■ **Task to carry out**:
For this exercise, copy exactly the lines below from the one with "2. Posizionare il" through the one with "sàng đồng hành." and leave out the pictures.

═══ Records for processing ═══

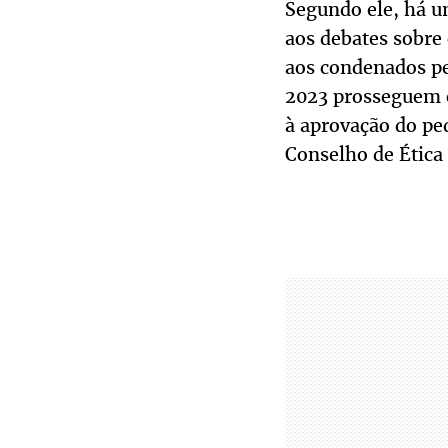
Segundo ele, há um
aos debates sobre 
aos condenados pe
2023 prosseguem e
à aprovação do pe
Conselho de Ética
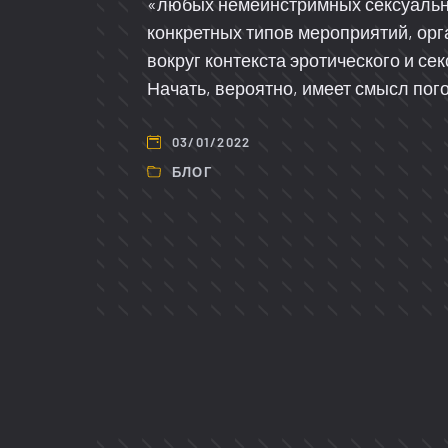
«любых немейнстримных сексуальн
конкретных типов мероприятий, ор
вокруг контекста эротического и се
Начать, вероятно, имеет смысл пог
03/01/2022
БЛОГ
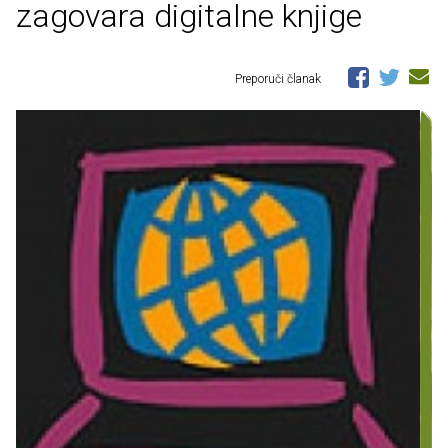
zagovara digitalne knjige
Preporuči članak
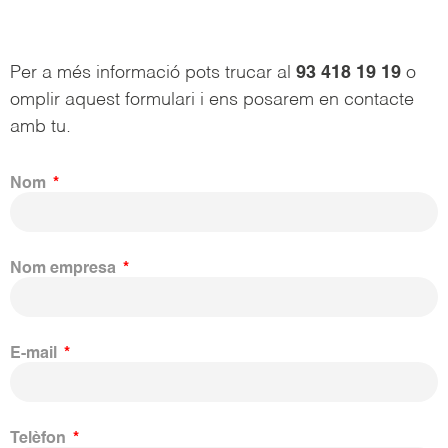
Per a més informació pots trucar al
93 418 19 19
o
omplir aquest formulari i ens posarem en contacte
amb tu.
Nom
Nom empresa
E-mail
Telèfon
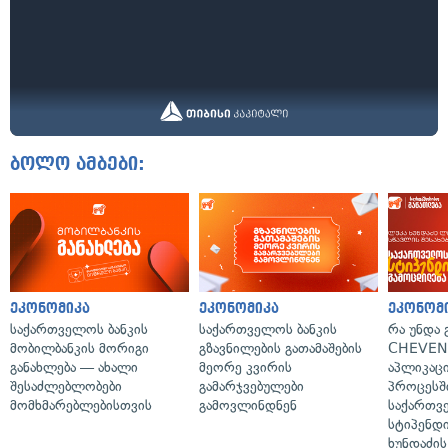
ბოლო ამბები:
ეკონომიკა
ეკონომიკა
ეკონომ
საქართველოს ბანკის
საქართველოს ბანკის
რა უნდა
მობილბანკის მორიგი
გზავნილების გათამაშების
CHEVEN
განახლება — ახალი
მეორე კვირის
აპლიკაცი
შესაძლებლობები
გამარჯვებულები
პროცესშ
მომხმარებლებისთვის
გამოვლინდნენ
საქართვ
სტიპენდი
ხუნდაძის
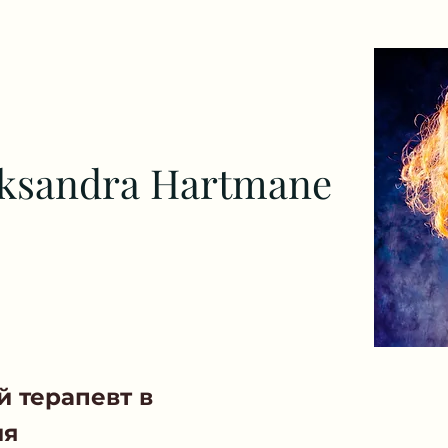
eksandra Hartmane
 терапевт в
ия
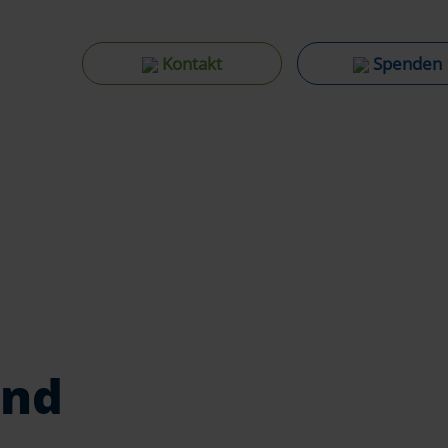
Kontakt
Spenden
and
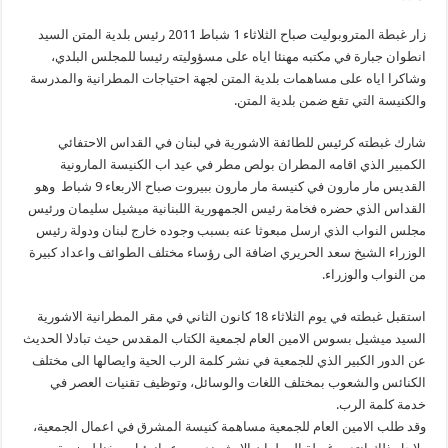
زار غبطة المتروبوليت صباح الثلاثاء 1 شباط 2011 رئيس بلدية المتن السيد
انطوان جبارة في مكتبه مهنئا اياه على مسؤوليته رئيسا للمجلس البلدي،
وشاكرا اياه على مساهمات بلدية المتن لجهة احتياجات المطرانية والمدرسة
والكنيسة التي تقع ضمن بلدية المتن.
شارك غبطته كرئيس للطائفة الاشورية في لبنان في القداس الاحتفائي
الكمبير الذي اقامه المطران بولص مطر في عيد اب الكنيسة المارونية
القديس مار مارون في كنيسة مار مارون ببيروت صباح الاربعاء 9 شباط وهو
القداس الذي حضره فخامة رئيس الجمهورية اللبنانية ميشيل سليمان ورئيس
مجلس النواب الذي ارسل مبعوثا عنه بسبب وجوده خارج لبنان ودولة رئيس
الوزراء الشيخ سعد الحريري اضافة الى رؤساء مختلف الطوائف واعداد كبيرة
من النواب والوزراء.
استقبل غبطته في يوم الثلاثاء 18 كانون الثاني في مقر المطرانية الاشورية
السيد ميشيل بسوس الامين العام لجمعية الكتاب المقدس حيث تبادلا الحديث
عن الدور الكبير الذي للجمعية في نشر كلمة الرب الحية وايصالها الى مختلف
الكنائس والشعوب بمختلف اللغات والوسائل، وتوظيف تقنيات العصر في
خدمة كلمة الرب.
وقد طلب الامين العام للجمعية مساهمة كنيسة المشرق في اعمال الجمعية،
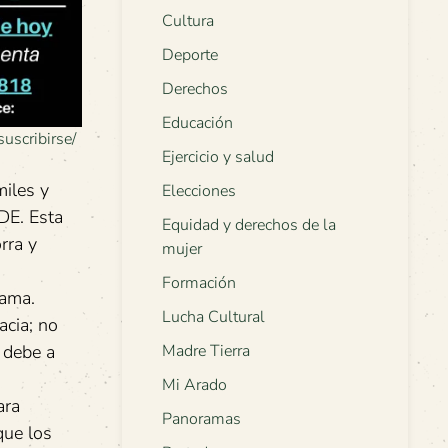
Cultura
Deporte
Derechos
Educación
suscribirse/
Ejercicio y salud
miles y
Elecciones
DE. Esta
Equidad y derechos de la
rra y
mujer
Formación
rama.
Lucha Cultural
acia; no
 debe a
Madre Tierra
Mi Arado
ara
Panoramas
que los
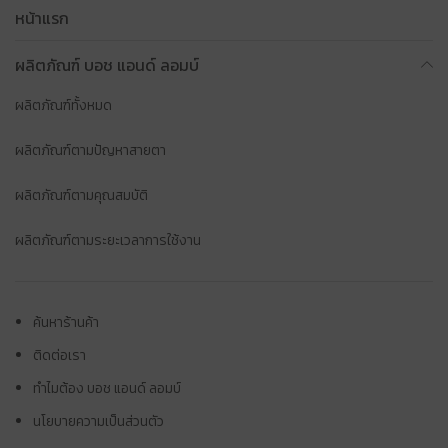
หน้าแรก
ผลิตภัณฑ์ บอช แอนด์ ลอมบ์
ผลิตภัณฑ์ทั้งหมด
ผลิตภัณฑ์ตามปัญหาสายตา
ผลิตภัณฑ์ตามคุณสมบัติ
ผลิตภัณฑ์ตามระยะเวลาการใช้งาน
ค้นหาร้านค้า
ติดต่อเรา
ทำไมต้อง บอช แอนด์ ลอมบ์
นโยบายความเป็นส่วนตัว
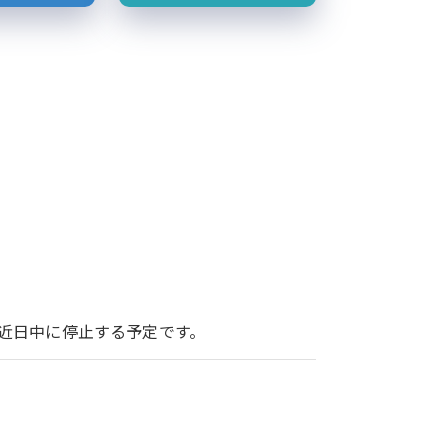
ービスを近日中に停止する予定です。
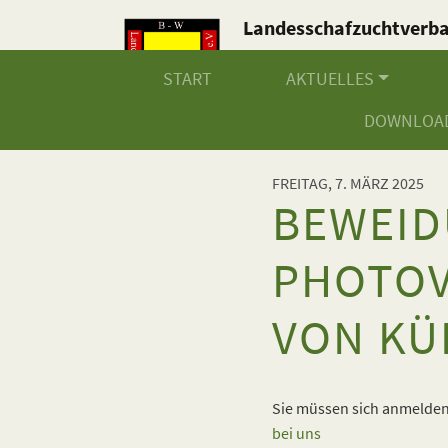
Landesschafzuchtverb
Baden-Württemberg e.V
START
AKTUELLES
DOWNLOA
FREITAG, 7. MÄRZ 2025
BEWEID
PHOTOV
VON KÜ
Sie müssen sich anmelden,
bei uns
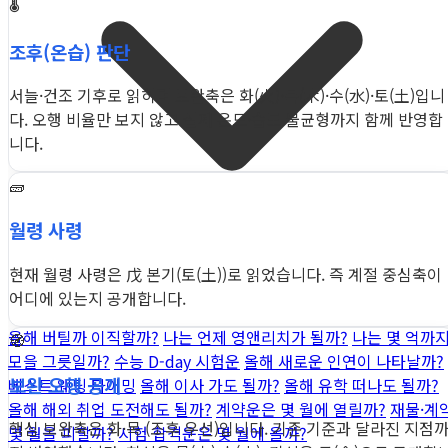
🌡️
조후(온습) 판단
서늘·건조 기후로 읽히며 보완축은 화(火)·목(木)·수(水)·토(土)입니
다. 오행 비율만 보지 않고 실제 온도·습도 불균형까지 함께 반영합
니다.
🧱
월령 사령
현재 월령 사령은 戊 본기(토(土))로 읽었습니다. 즉 계절 중심축이
어디에 있는지 공개합니다.
올해 버틸까 이직할까?
나는 언제 영앤리치가 될까?
나는 몇 억까
🧭
모을 그릇일까?
수능 D-day 시험운
올해 새로운 인연이 나타날까?
보완 오행 공개
베스트 웨딩 타이밍
올해 이사 가도 될까?
올해 유학 떠나도 될까?
올해 해외 취업 도전해도 될까?
계약운은 몇 월에 열릴까?
재물·계
핵심 보완축은 화·목 (조후 우선)입니다. 기존 기준과 달라진 지점
몇 월을 피할까?
시험 합격운은 몇 월에 올까?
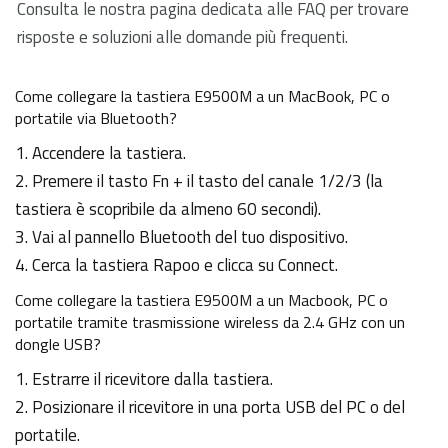
Consulta le nostra pagina dedicata alle FAQ per trovare
risposte e soluzioni alle domande più frequenti.
Come collegare la tastiera E9500M a un MacBook, PC o
portatile via Bluetooth?
1. Accendere la tastiera.
2. Premere il tasto Fn + il tasto del canale 1/2/3 (la
tastiera è scopribile da almeno 60 secondi).
3. Vai al pannello Bluetooth del tuo dispositivo.
4. Cerca la tastiera Rapoo e clicca su Connect.
Come collegare la tastiera E9500M a un Macbook, PC o
portatile tramite trasmissione wireless da 2.4 GHz con un
dongle USB?
1. Estrarre il ricevitore dalla tastiera.
2. Posizionare il ricevitore in una porta USB del PC o del
portatile.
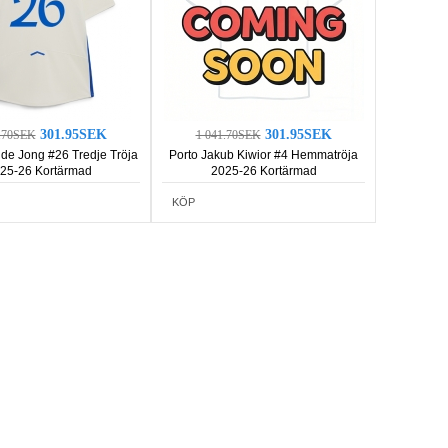
301.95SEK
301.95SEK
1.70SEK
1 041.70SEK
 de Jong #26 Tredje Tröja
Porto Jakub Kiwior #4 Hemmatröja
25-26 Kortärmad
2025-26 Kortärmad
KÖP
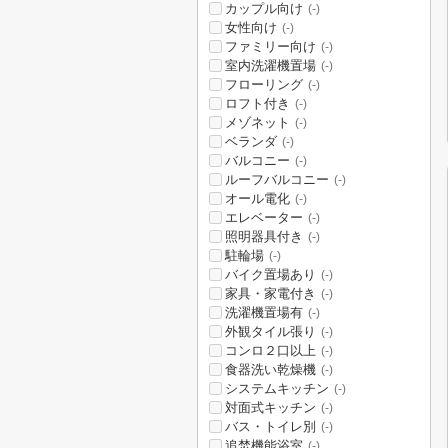
カップル向け
(-)
女性向け
(-)
ファミリー向け
(-)
室内洗濯機置場
(-)
フローリング
(-)
ロフト付き
(-)
メゾネット
(-)
ベランダ
(-)
バルコニー
(-)
ルーフバルコニー
(-)
オール電化
(-)
エレベーター
(-)
照明器具付き
(-)
駐輪場
(-)
バイク置場あり
(-)
家具・家電付き
(-)
洗濯機置場有
(-)
外観タイル張り
(-)
コンロ２口以上
(-)
食器洗い乾燥機
(-)
システムキッチン
(-)
対面式キッチン
(-)
バス・トイレ別
(-)
追焚機能浴室
(-)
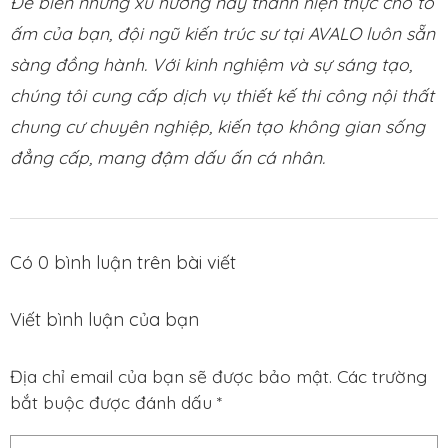
Để biến những xu hướng này thành hiện thực cho tổ
ấm của bạn, đội ngũ kiến trúc sư tại AVALO luôn sẵn
sàng đồng hành. Với kinh nghiệm và sự sáng tạo,
chúng tôi cung cấp dịch vụ thiết kế thi công nội thất
chung cư chuyên nghiệp, kiến tạo không gian sống
đẳng cấp, mang đậm dấu ấn cá nhân.
Có
0
bình luận trên bài viết
Viết bình luận của bạn
Địa chỉ email của bạn sẽ được bảo mật. Các trường
bắt buộc được đánh dấu *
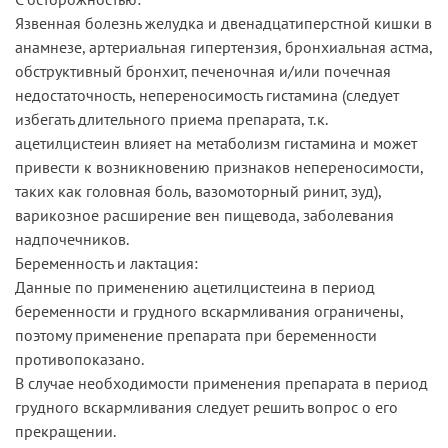
Язвенная болезнь желудка и двенадцатиперстной кишки в
анамнезе, артериальная гипертензия, бронхиальная астма,
обструктивный бронхит, печеночная и/или почечная
недостаточность, непереносимость гистамина (следует
избегать длительного приема препарата, т.к.
ацетилцистеин влияет на метаболизм гистамина и может
привести к возникновению признаков непереносимости,
таких как головная боль, вазомоторный ринит, зуд),
варикозное расширение вен пищевода, заболевания
надпочечников.
Беременность и лактация:
Данные по применению ацетилцистеина в период
беременности и грудного вскармливания ограничены,
поэтому применение препарата при беременности
противопоказано.
В случае необходимости применения препарата в период
грудного вскармливания следует решить вопрос о его
прекращении.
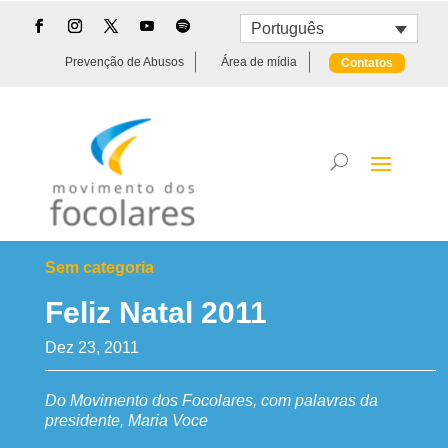
Português
Prevenção de Abusos
Área de mídia
Contatos
Sem categoria
Feliz Natal 2011
Dez 23, 2011
Do Movimento dos Focolares, com palavras da
presidente, Maria Voce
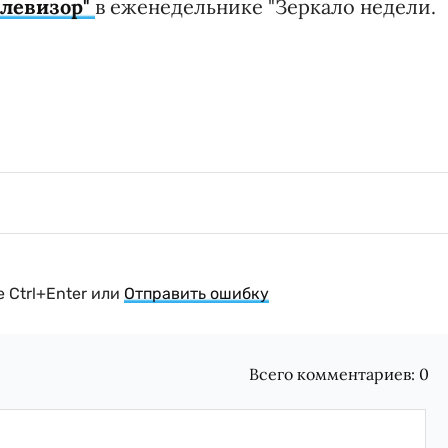
елевизор"
в еженедельнике "Зеркало недели.
 Ctrl+Enter или
Отправить ошибку
Всего комментариев:
0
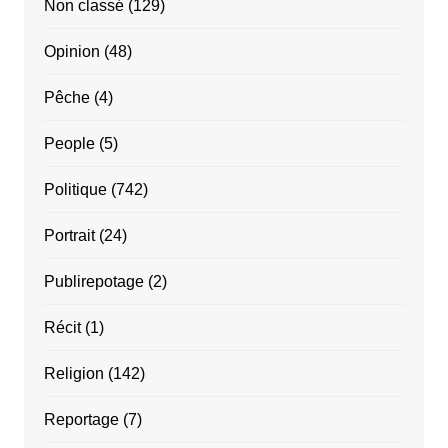
Non classé
(129)
Opinion
(48)
Pêche
(4)
People
(5)
Politique
(742)
Portrait
(24)
Publirepotage
(2)
Récit
(1)
Religion
(142)
Reportage
(7)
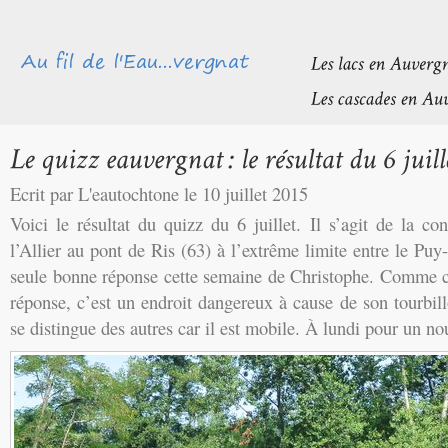
Ecrit par L'eautochtone le 10 juillet 2015
Voici le résultat du quizz du 6 juillet. Il s’agit de la co
l’Allier au pont de Ris (63) à l’extrême limite entre le Puy
seule bonne réponse cette semaine de Christophe. Comme ce
réponse, c’est un endroit dangereux à cause de son tourbil
se distingue des autres car il est mobile. À lundi pour un no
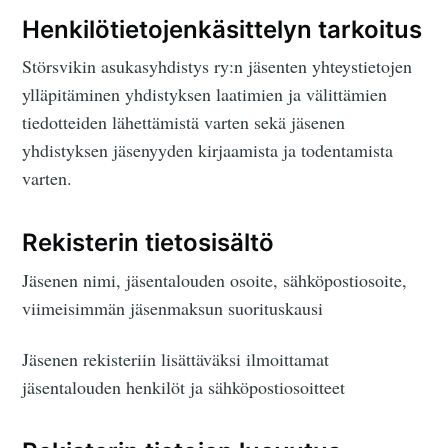
Henkilötietojenkäsittelyn tarkoitus
Störsvikin asukasyhdistys ry:n jäsenten yhteystietojen
ylläpitäminen yhdistyksen laatimien ja välittämien
tiedotteiden lähettämistä varten sekä jäsenen
yhdistyksen jäsenyyden kirjaamista ja todentamista
varten.
Rekisterin tietosisältö
Jäsenen nimi, jäsentalouden osoite, sähköpostiosoite,
viimeisimmän jäsenmaksun suorituskausi
Jäsenen rekisteriin lisättäväksi ilmoittamat
jäsentalouden henkilöt ja sähköpostiosoitteet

═══

■ **Result of this task**:
2. Posizionare il ricevitore in una porta USB del PC o del
portatile.
301.95SEK
301.95SEK
1.70SEK
1 041.70SEK
 de Jong #26 Tredje Tröja
Porto Jakub Kiwior #4 Hemmatröja
25-26 Kortärmad
2025-26 Kortärmad
KÖP
カップル向け
(-)
女性向け
(-)
ファミリー向け
(-)
室内洗濯機置場
(-)
フローリング
(-)
ロフト付き
(-)
メゾネット
(-)
ベランダ
(-)
バルコニー
(-)
ルーフバルコニー
(-)
オール電化
(-)
エレベーター
(-)
照明器具付き
(-)
駐輪場
(-)
バイク置場あり
(-)
家具・家電付き
(-)
洗濯機置場有
(-)
外観タイル張り
(-)
コンロ２口以上
(-)
食器洗い乾燥機
(-)
システムキッチン
(-)
対面式キッチン
(-)
バス・トイレ別
(-)
追焚機能浴室
(-)
Để biến những xu hướng này thành hiện thực cho tổ
ấm của bạn, đội ngũ kiến trúc sư tại AVALO luôn sẵn
sàng đồng hành. Với kinh nghiệm và sự sáng tạo,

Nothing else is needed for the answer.